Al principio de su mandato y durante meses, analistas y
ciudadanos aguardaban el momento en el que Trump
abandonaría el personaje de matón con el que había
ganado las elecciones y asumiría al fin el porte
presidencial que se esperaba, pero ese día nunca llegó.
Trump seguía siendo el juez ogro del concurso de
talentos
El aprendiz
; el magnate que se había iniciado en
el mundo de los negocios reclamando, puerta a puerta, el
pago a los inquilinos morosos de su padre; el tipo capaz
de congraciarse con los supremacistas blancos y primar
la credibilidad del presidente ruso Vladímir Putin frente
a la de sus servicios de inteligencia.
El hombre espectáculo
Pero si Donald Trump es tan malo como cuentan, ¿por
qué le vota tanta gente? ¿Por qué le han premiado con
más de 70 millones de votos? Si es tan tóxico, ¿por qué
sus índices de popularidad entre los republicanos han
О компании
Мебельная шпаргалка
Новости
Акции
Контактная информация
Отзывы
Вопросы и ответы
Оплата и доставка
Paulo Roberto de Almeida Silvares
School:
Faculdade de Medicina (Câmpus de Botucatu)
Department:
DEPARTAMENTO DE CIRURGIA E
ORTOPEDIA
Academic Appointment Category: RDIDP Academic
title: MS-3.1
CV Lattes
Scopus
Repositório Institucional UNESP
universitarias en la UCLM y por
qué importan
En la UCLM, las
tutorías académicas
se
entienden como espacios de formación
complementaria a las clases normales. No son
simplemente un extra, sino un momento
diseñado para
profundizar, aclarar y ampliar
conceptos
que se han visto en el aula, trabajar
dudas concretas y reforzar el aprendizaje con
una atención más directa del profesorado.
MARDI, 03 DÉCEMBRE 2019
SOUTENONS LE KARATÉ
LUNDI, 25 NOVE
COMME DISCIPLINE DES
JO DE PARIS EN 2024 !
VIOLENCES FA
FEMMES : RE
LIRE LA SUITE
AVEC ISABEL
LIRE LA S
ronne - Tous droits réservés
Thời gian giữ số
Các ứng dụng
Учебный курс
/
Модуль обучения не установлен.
* * * * * * *
What you need to do :: For each line in the data that contains the string "momento", give a copy of that line.

The completed task ::
ciudadanos aguardaban el momento en el que Trump
simplemente un extra, sino un momento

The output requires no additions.